The Chocolate Story
“You’re not damaged, you’re perfect,” Sirius said, his heart aching for his friend. He strained to raise his head and shift position, wanting to look Remus in the eye, but there wasn’t enough slack in the handcuffs to move much. “Why don’t you lay your head on my chest so I can see you?”
The voice beside him was muffled as Remus’ lips were pressed into his ribcage. “I don’ want you t’ see me cry.”
“Shit, Reems, I’m crying too. Plus, I just saw you sobbing, like, two minutes ago. Look, all I want to do is comfort you. You can comfort me, too, okay?”
So Remus laid his cheek on Sirius’ chest, draping an arm over him and hooking one leg around his, his mussy hair tickling Sirius’ neck. “Hey, Sirius?” he asked. “Can you still call me Moony, even though Sev doesn’ like it? Jus’ secretly, so I don’t get in trouble? It makes me happy.”

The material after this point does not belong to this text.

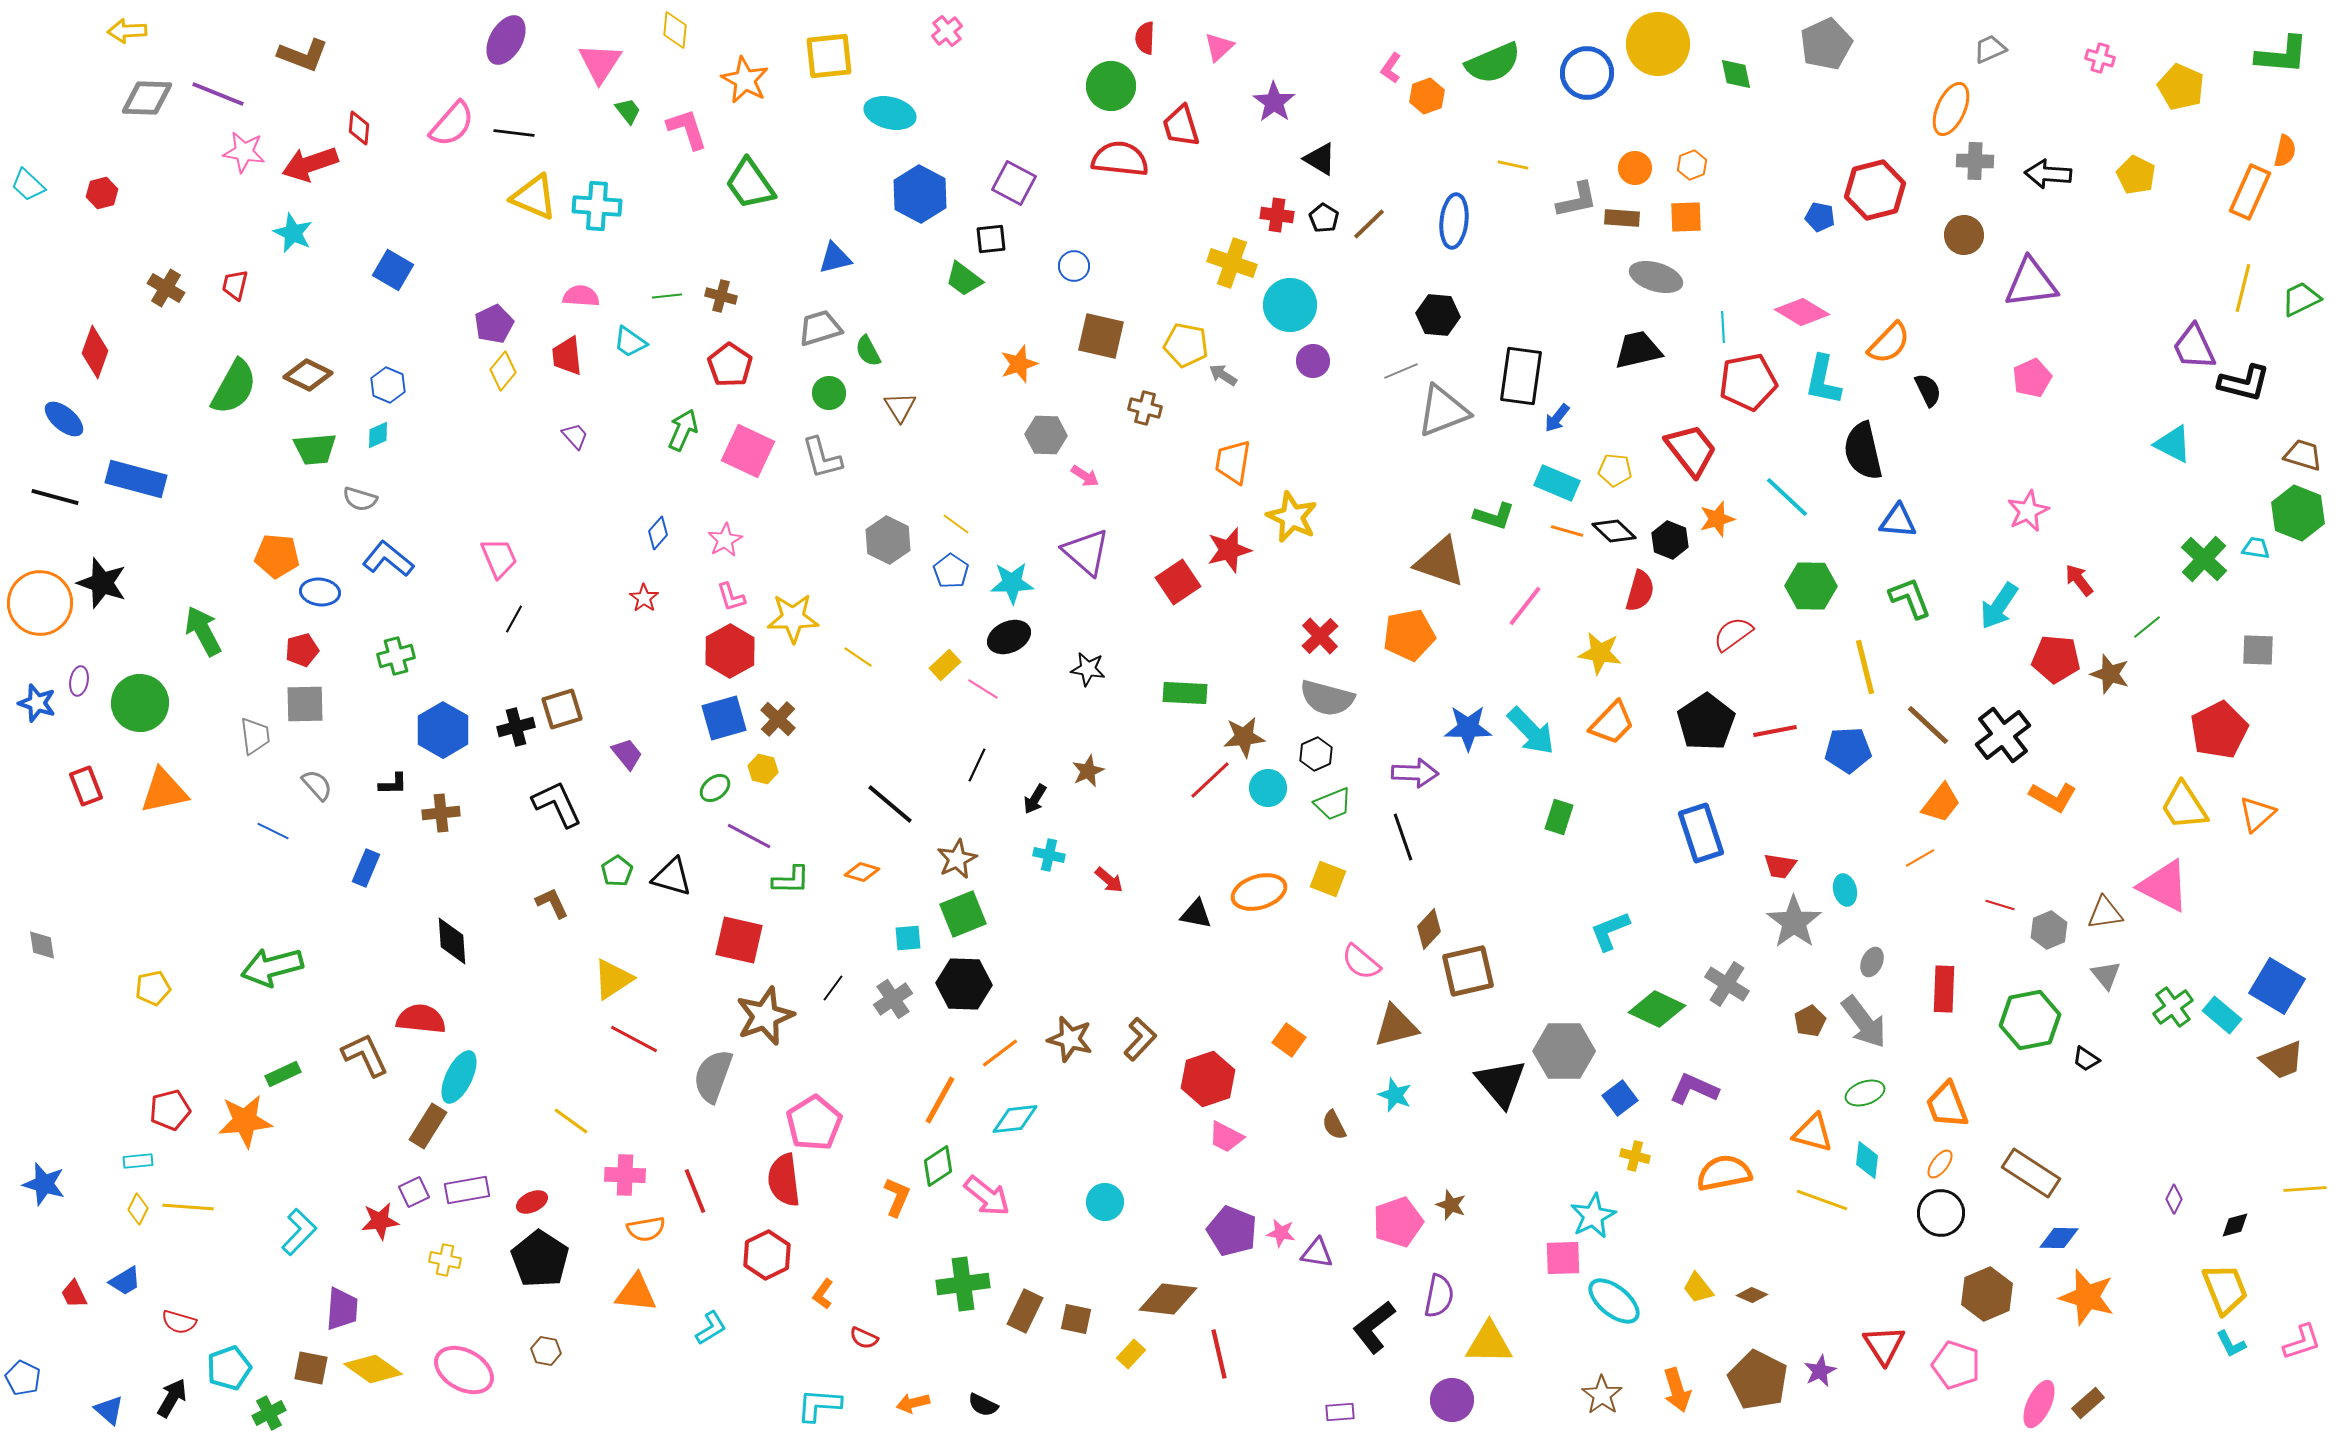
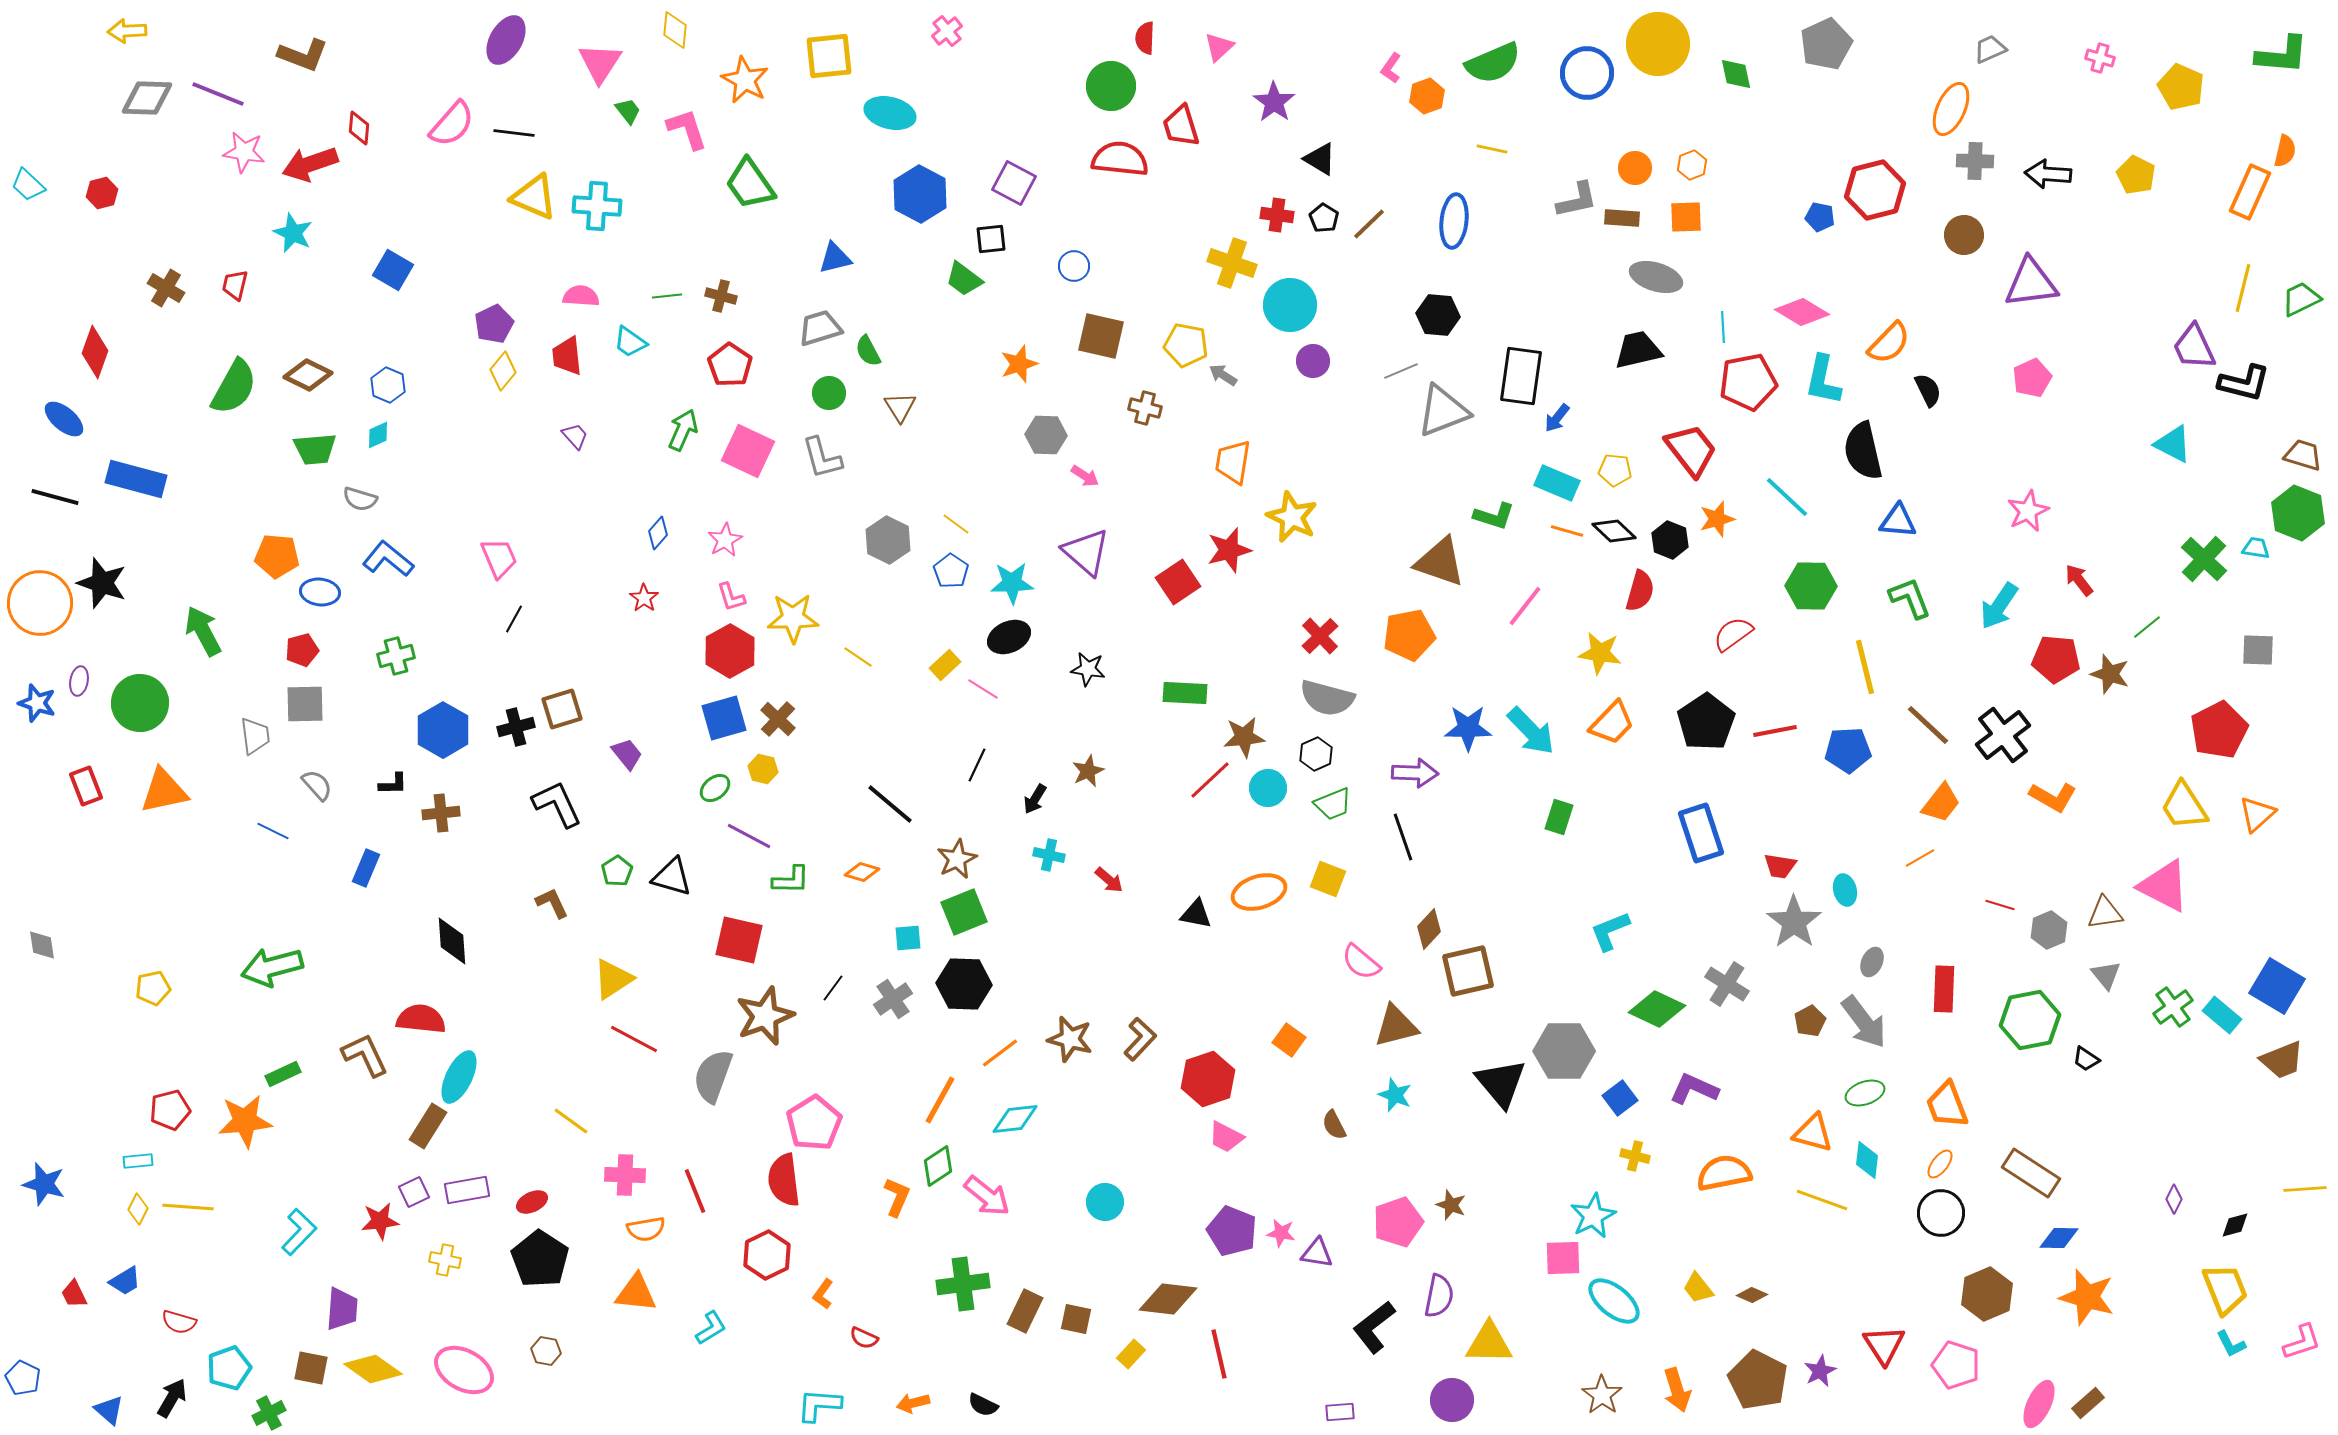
yellow line at (1513, 165): moved 21 px left, 16 px up
green square at (963, 914): moved 1 px right, 2 px up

“Sure, Moony,” Sirius murmured, leaning to kiss the top of his head. “And tomorrow we’re gonna go out and buy you more chocolate, loads and loads of it, a whole candy shop’s worth. If he doesn’t want you to have it, he can talk to me.”
He felt Remus nod, felt his body shake with the little gasps that come after sobbing. “D’you…” The voice was halting, timid. “D’you know why I… why I’ve always got ch-… chocolate?”
No, Sirius didn’t. He hadn’t ever thought about it, just assumed Remus had a sweet tooth and that there was nothing more to it.
But by now he knew better than to assume the simple answer with anything when it came to Remus; there was always something behind the quirks. Like how he had thought there was no real reason why his friend took so long to start eating whenever food was placed in front of him, either at a restaurant or Sirius’ house, or even his own meals in his own house. Then one day Remus told him: as a child, he’d often had to sit and watch others eat, waiting for permission to begin his own food. He was supposed to ask, “May I eat, please?” and then wait in silence. Often, the permission never came and his meal was dumped in the trash or fed to the dogs. If he ever snuck a bite before being told to do so, he was beaten. Now, still, he had an intense fear of eating without permission. “Every time I want to eat,” he had finally confided to Sirius, “I ask myself, ‘May I eat, please?’ And then I tell myself, ‘Go ahead and stuff yourself, you bloody little tramp. Who knows when you’ll get another morsel.’” Evidently, this was what his parents had said to him.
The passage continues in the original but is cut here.